WORK ORDER: Print the data exactly. Omit the pictures.

START MATERIAL SUPPLIED

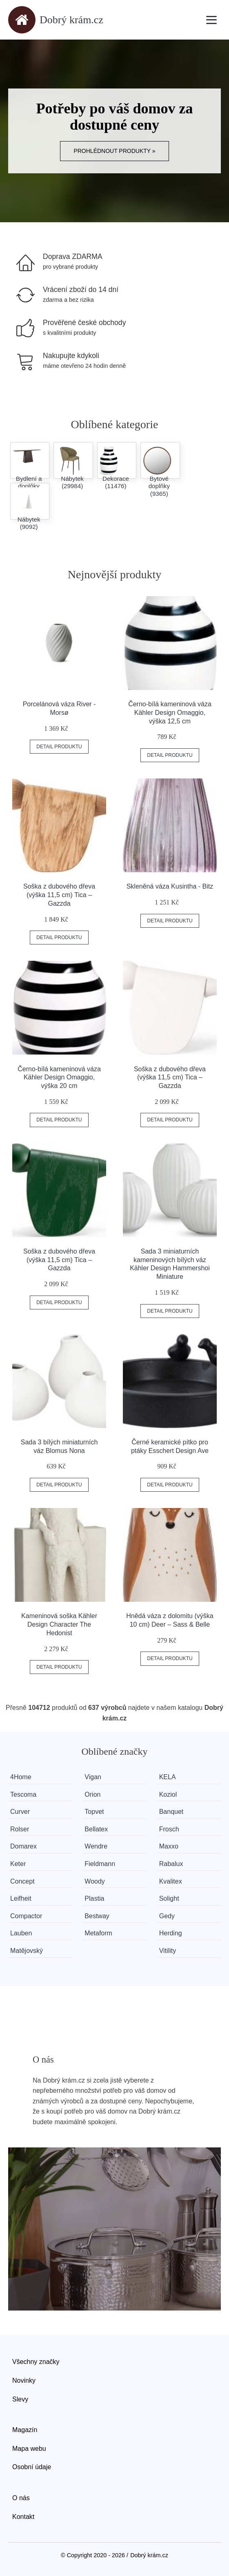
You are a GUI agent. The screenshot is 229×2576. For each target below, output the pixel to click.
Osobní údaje (31, 2466)
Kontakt (23, 2516)
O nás (21, 2497)
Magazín (24, 2429)
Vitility (167, 1950)
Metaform (98, 1933)
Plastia (94, 1898)
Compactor (26, 1916)
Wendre (95, 1846)
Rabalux (171, 1863)
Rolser (19, 1829)
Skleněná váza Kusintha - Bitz (170, 886)
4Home (20, 1776)
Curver (20, 1811)
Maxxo (168, 1846)
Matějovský (26, 1950)
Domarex (23, 1846)
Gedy (167, 1916)
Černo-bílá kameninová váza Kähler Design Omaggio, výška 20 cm (59, 1078)
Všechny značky (36, 2361)
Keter (18, 1863)
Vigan (92, 1776)
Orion (92, 1794)
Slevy (20, 2399)
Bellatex (96, 1829)
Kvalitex (170, 1881)
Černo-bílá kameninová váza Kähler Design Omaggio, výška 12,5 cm (169, 713)
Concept (22, 1881)
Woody (94, 1881)
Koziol (168, 1794)
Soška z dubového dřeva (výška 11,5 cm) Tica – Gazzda (59, 895)
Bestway (96, 1916)
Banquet (171, 1811)
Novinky (24, 2380)
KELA (167, 1776)
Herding (170, 1933)
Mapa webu (29, 2448)
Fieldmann (99, 1863)
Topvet (94, 1811)
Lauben (21, 1933)
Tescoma (23, 1794)
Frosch (169, 1829)
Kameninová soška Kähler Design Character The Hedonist (59, 1624)
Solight (169, 1898)
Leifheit (20, 1898)
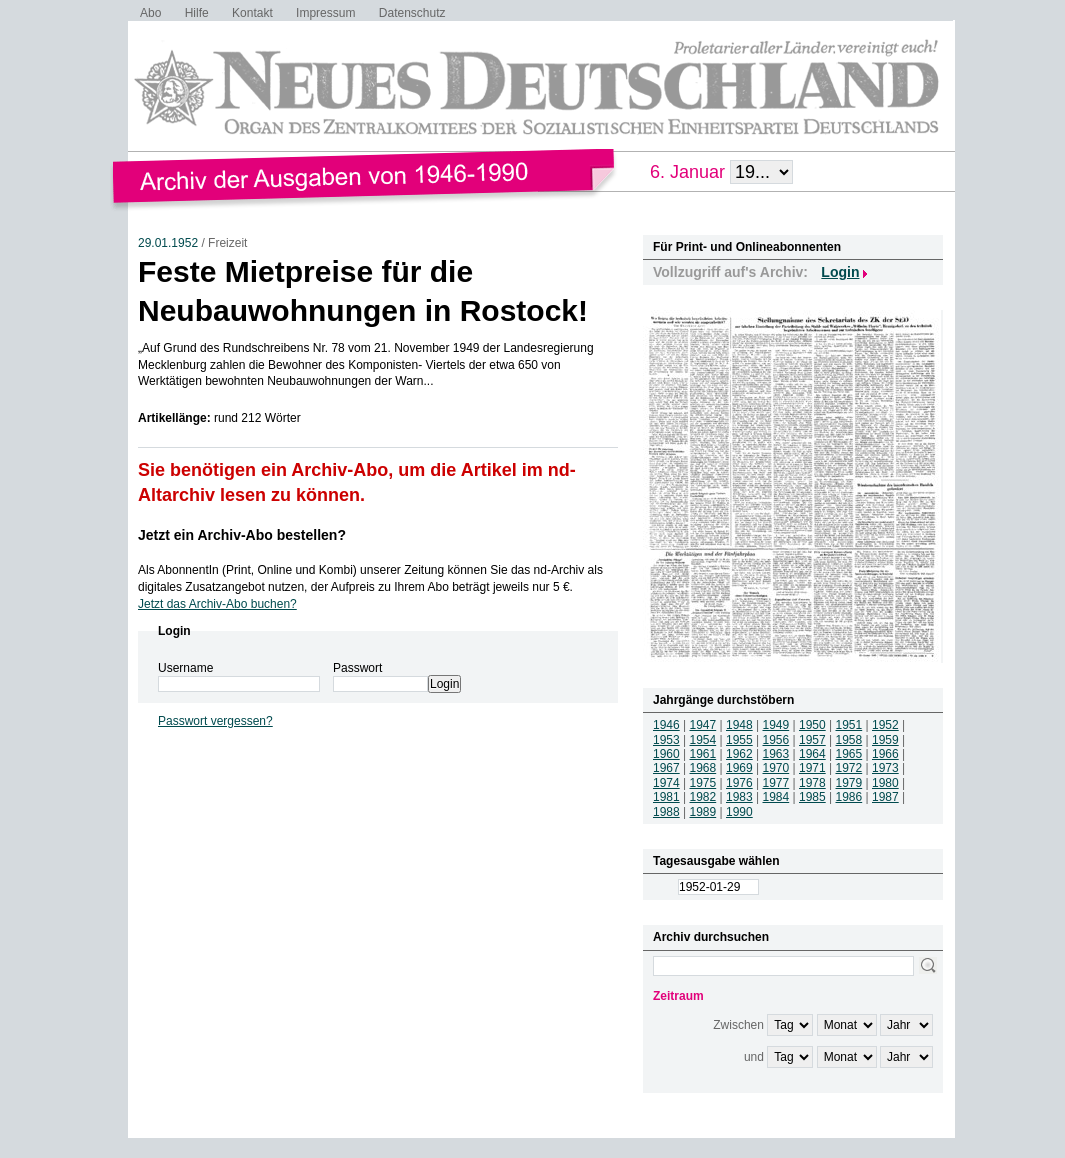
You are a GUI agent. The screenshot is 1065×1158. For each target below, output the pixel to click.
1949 (776, 725)
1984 (776, 797)
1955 (739, 740)
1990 (739, 812)
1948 (739, 725)
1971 (812, 768)
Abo (150, 13)
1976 (739, 783)
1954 (703, 740)
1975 (703, 783)
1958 (849, 740)
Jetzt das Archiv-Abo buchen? (217, 604)
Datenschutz (412, 13)
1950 (812, 725)
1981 (666, 797)
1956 (776, 740)
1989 (703, 812)
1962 (739, 754)
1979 (849, 783)
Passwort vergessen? (215, 721)
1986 (849, 797)
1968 (703, 768)
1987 (885, 797)
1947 (703, 725)
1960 (666, 754)
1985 (812, 797)
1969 (739, 768)
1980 (885, 783)
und (754, 1057)
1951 (849, 725)
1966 (885, 754)
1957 (812, 740)
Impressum (325, 13)
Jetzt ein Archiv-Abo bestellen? (242, 535)
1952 (885, 725)
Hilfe (197, 13)
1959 (885, 740)
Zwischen (738, 1025)
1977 (776, 783)
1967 (666, 768)
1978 (812, 783)
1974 (666, 783)
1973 (885, 768)
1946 (666, 725)
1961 (703, 754)
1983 (739, 797)
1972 (849, 768)
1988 (666, 812)
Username (185, 668)
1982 (703, 797)
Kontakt (252, 13)
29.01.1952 (168, 243)
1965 (849, 754)
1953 (666, 740)
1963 (776, 754)
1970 (776, 768)
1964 (812, 754)
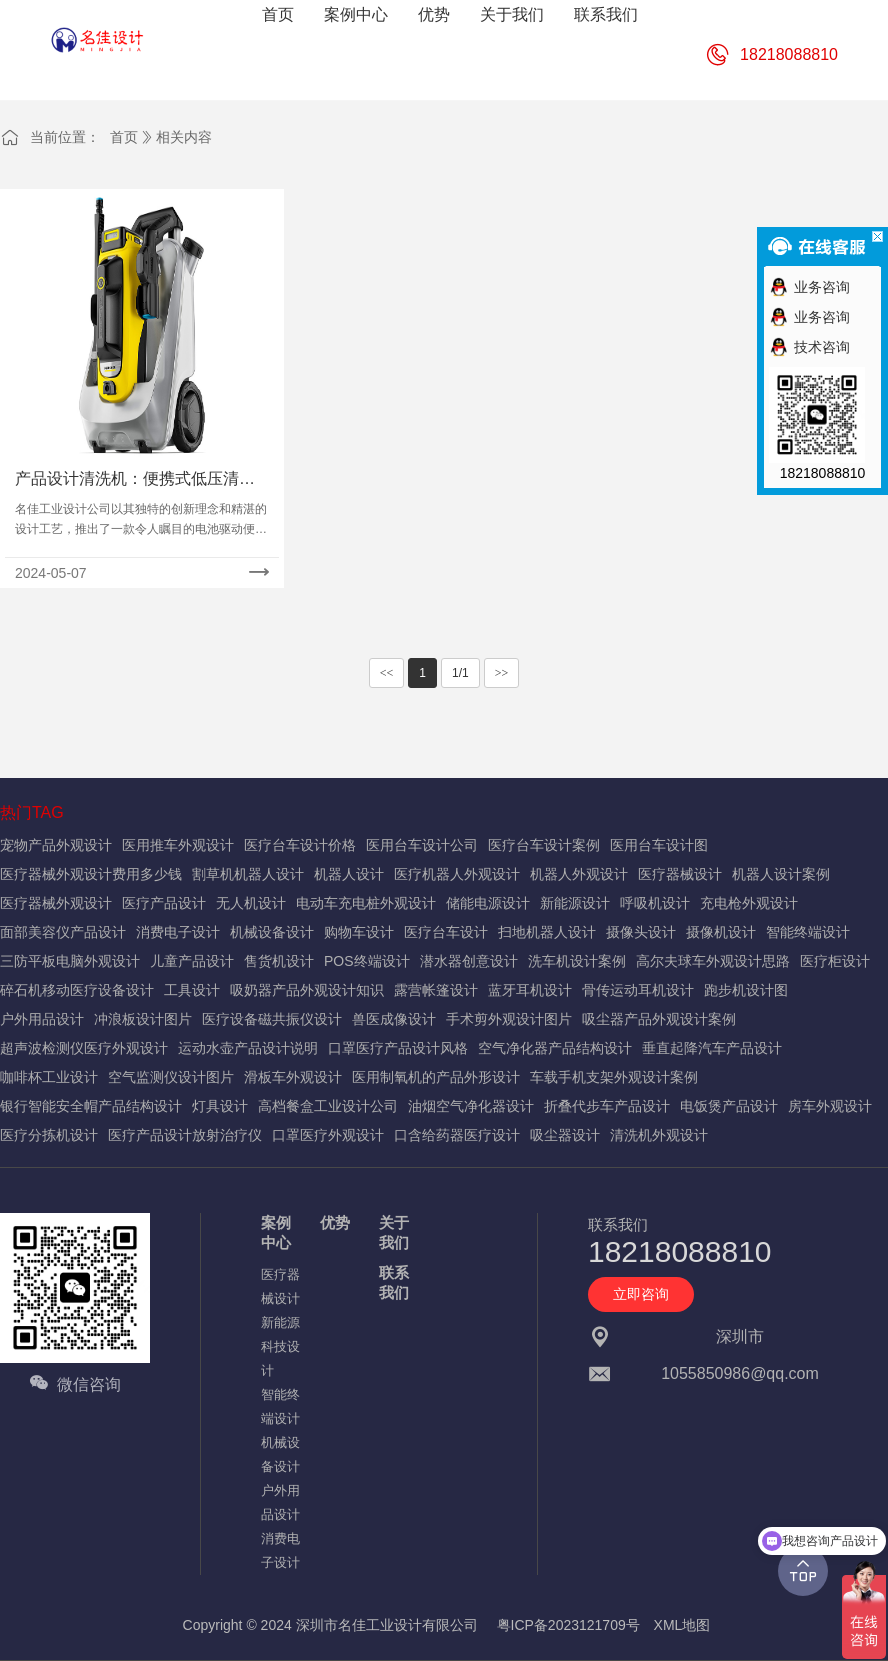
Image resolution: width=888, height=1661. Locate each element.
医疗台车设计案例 (544, 845)
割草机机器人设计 (248, 874)
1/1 (460, 673)
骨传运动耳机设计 (638, 990)
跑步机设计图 (746, 990)
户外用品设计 (42, 1019)
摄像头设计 (641, 932)
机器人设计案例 (781, 874)
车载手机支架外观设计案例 (614, 1077)
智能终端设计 (808, 932)
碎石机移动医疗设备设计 (77, 990)
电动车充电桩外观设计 (366, 903)
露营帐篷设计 (436, 990)
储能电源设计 (488, 903)
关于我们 (394, 1232)
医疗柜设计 (835, 961)
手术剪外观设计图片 (509, 1019)
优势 (335, 1222)
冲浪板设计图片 (143, 1019)
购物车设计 (359, 932)
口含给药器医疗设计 (457, 1135)
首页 (124, 137)
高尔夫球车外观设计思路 (713, 961)
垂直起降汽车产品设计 (712, 1048)
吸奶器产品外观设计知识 (307, 990)
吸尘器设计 (565, 1135)
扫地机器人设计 (547, 932)
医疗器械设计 (680, 874)
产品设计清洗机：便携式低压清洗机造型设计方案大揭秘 (135, 480)
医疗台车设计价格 (300, 845)
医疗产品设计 (164, 903)
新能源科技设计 (280, 1346)
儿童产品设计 (192, 961)
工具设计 (192, 990)
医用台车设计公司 (422, 845)
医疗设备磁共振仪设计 (272, 1019)
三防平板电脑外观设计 (70, 961)
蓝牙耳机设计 (530, 990)
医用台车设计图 (659, 845)
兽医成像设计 (394, 1019)
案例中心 (276, 1232)
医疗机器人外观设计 (457, 874)
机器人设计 (349, 874)
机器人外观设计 (579, 874)
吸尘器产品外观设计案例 (659, 1019)
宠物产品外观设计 (56, 845)
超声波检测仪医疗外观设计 (84, 1048)
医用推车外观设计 (178, 845)
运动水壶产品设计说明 (248, 1048)
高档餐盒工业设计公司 (328, 1106)
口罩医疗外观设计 (328, 1135)
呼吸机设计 (655, 903)
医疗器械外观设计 (56, 903)
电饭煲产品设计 (729, 1106)
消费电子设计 (178, 932)
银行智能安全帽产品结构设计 (91, 1106)
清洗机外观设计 (659, 1135)
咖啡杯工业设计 (49, 1077)
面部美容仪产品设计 (63, 932)
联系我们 (394, 1282)
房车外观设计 (830, 1106)
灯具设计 (220, 1106)
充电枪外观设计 (749, 903)
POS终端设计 (367, 961)
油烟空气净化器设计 (471, 1106)
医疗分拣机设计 (49, 1135)
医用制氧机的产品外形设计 (436, 1077)
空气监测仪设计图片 (171, 1077)
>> (502, 673)
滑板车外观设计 (293, 1077)
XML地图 (682, 1625)
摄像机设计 (721, 932)
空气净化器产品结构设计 (555, 1048)
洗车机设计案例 (577, 961)
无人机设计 (251, 903)
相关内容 (184, 137)
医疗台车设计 (446, 932)
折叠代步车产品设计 (607, 1106)
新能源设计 (575, 903)
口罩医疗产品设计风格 (398, 1048)
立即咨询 (641, 1294)
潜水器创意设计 (469, 961)
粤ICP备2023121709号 (568, 1625)
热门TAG (32, 812)
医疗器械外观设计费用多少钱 (91, 874)
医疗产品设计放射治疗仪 (185, 1135)
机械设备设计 (272, 932)
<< (387, 673)
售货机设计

END MATERIAL SUPPLIED

RESULT OF THIS TASK:
You are a GUI agent. The screenshot is 229×2576. For each target below, output the pixel to click.
Osobní údaje (31, 2466)
Kontakt (23, 2516)
O nás (21, 2497)
Magazín (24, 2429)
Vitility (167, 1950)
Metaform (98, 1933)
Plastia (94, 1898)
Compactor (26, 1916)
Wendre (95, 1846)
Rabalux (171, 1863)
Rolser (19, 1829)
Skleněná váza Kusintha - Bitz (170, 886)
4Home (20, 1776)
Curver (20, 1811)
Maxxo (168, 1846)
Matějovský (26, 1950)
Domarex (23, 1846)
Gedy (167, 1916)
Černo-bílá kameninová váza Kähler Design Omaggio, výška 20 cm (59, 1078)
Všechny značky (36, 2361)
Keter (18, 1863)
Vigan (92, 1776)
Orion (92, 1794)
Slevy (20, 2399)
Bellatex (96, 1829)
Kvalitex (170, 1881)
Černo-bílá kameninová váza Kähler Design Omaggio, výška 12,5 cm (169, 713)
Concept (22, 1881)
Woody (94, 1881)
Koziol (168, 1794)
Soška z dubového dřeva (výška 11,5 cm) Tica – Gazzda (59, 895)
Bestway (96, 1916)
Banquet (171, 1811)
Novinky (24, 2380)
KELA (167, 1776)
Herding (170, 1933)
Mapa webu (29, 2448)
Fieldmann (99, 1863)
Topvet (94, 1811)
Lauben (21, 1933)
Tescoma (23, 1794)
Frosch (169, 1829)
Kameninová soška Kähler Design Character The Hedonist (59, 1624)
Solight (169, 1898)
Leifheit (20, 1898)
You are a GUI agent. The screenshot is 1065×1158. For each target below, output the pixel to click.
1949 (776, 725)
1984 (776, 797)
1955 (739, 740)
1990 (739, 812)
1948 (739, 725)
1971 (812, 768)
Abo (150, 13)
1976 (739, 783)
1954 (703, 740)
1975 (703, 783)
1958 (849, 740)
Jetzt das Archiv-Abo buchen? (217, 604)
Datenschutz (412, 13)
1950 (812, 725)
1981 (666, 797)
1956 (776, 740)
1989 (703, 812)
1962 (739, 754)
1979 (849, 783)
Passwort vergessen? (215, 721)
1986 (849, 797)
1968 (703, 768)
1987 (885, 797)
1947 (703, 725)
1960 (666, 754)
1985 (812, 797)
1969 (739, 768)
1980 (885, 783)
und (754, 1057)
1951 (849, 725)
1966 (885, 754)
1957 (812, 740)
Impressum (325, 13)
Jetzt ein Archiv-Abo bestellen? (242, 535)
1952 (885, 725)
Hilfe (197, 13)
1959 (885, 740)
Zwischen (738, 1025)
1977 (776, 783)
1967 (666, 768)
1978 (812, 783)
1974 (666, 783)
1973 (885, 768)
1946 (666, 725)
1961 (703, 754)
1983 (739, 797)
1972 (849, 768)
1988 (666, 812)
Username (185, 668)
1982 (703, 797)
Kontakt (252, 13)
29.01.1952 (168, 243)
1965 (849, 754)
1953 (666, 740)
1963 (776, 754)
1970 (776, 768)
1964 (812, 754)
Image resolution: width=888, height=1661. Locate each element.
医疗台车设计案例 (544, 845)
割草机机器人设计 (248, 874)
1/1 (460, 673)
骨传运动耳机设计 (638, 990)
跑步机设计图 (746, 990)
户外用品设计 (42, 1019)
摄像头设计 (641, 932)
机器人设计案例 (781, 874)
车载手机支架外观设计案例 (614, 1077)
智能终端设计 (808, 932)
碎石机移动医疗设备设计 (77, 990)
电动车充电桩外观设计 (366, 903)
露营帐篷设计 (436, 990)
储能电源设计 (488, 903)
关于我们 (394, 1232)
医疗柜设计 (835, 961)
手术剪外观设计图片 (509, 1019)
优势 (335, 1222)
冲浪板设计图片 (143, 1019)
购物车设计 (359, 932)
口含给药器医疗设计 (457, 1135)
首页 (124, 137)
高尔夫球车外观设计思路 (713, 961)
垂直起降汽车产品设计 (712, 1048)
吸奶器产品外观设计知识 (307, 990)
吸尘器设计 (565, 1135)
扫地机器人设计 (547, 932)
医疗器械设计 (680, 874)
产品设计清洗机：便携式低压清洗机造型设计方案大揭秘 (135, 480)
医疗台车设计价格 (300, 845)
医疗产品设计 (164, 903)
新能源科技设计 (280, 1346)
儿童产品设计 (192, 961)
工具设计 (192, 990)
医用台车设计公司 (422, 845)
医疗设备磁共振仪设计 (272, 1019)
三防平板电脑外观设计 (70, 961)
蓝牙耳机设计 (530, 990)
医用台车设计图 (659, 845)
兽医成像设计 (394, 1019)
案例中心 (276, 1232)
医疗机器人外观设计 (457, 874)
机器人设计 (349, 874)
机器人外观设计 (579, 874)
吸尘器产品外观设计案例 (659, 1019)
宠物产品外观设计 (56, 845)
超声波检测仪医疗外观设计 (84, 1048)
医用推车外观设计 (178, 845)
运动水壶产品设计说明 (248, 1048)
高档餐盒工业设计公司 (328, 1106)
口罩医疗外观设计 (328, 1135)
呼吸机设计 (655, 903)
医疗器械外观设计 (56, 903)
电饭煲产品设计 (729, 1106)
消费电子设计 (178, 932)
银行智能安全帽产品结构设计 (91, 1106)
清洗机外观设计 (659, 1135)
咖啡杯工业设计 (49, 1077)
面部美容仪产品设计 (63, 932)
联系我们 (394, 1282)
房车外观设计 (830, 1106)
灯具设计 (220, 1106)
充电枪外观设计 (749, 903)
POS终端设计 (367, 961)
油烟空气净化器设计 (471, 1106)
医疗分拣机设计 (49, 1135)
医用制氧机的产品外形设计 (436, 1077)
空气监测仪设计图片 (171, 1077)
>> (502, 673)
滑板车外观设计 (293, 1077)
XML地图 (682, 1625)
摄像机设计 (721, 932)
空气净化器产品结构设计 (555, 1048)
洗车机设计案例 (577, 961)
无人机设计 (251, 903)
相关内容 (184, 137)
医疗台车设计 (446, 932)
折叠代步车产品设计 (607, 1106)
新能源设计 (575, 903)
口罩医疗产品设计风格 (398, 1048)
立即咨询 (641, 1294)
潜水器创意设计 (469, 961)
粤ICP备2023121709号 (568, 1625)
热门TAG (32, 812)
医疗器械外观设计费用多少钱 (91, 874)
医疗产品设计放射治疗仪 (185, 1135)
机械设备设计 (272, 932)
<< (387, 673)
售货机设计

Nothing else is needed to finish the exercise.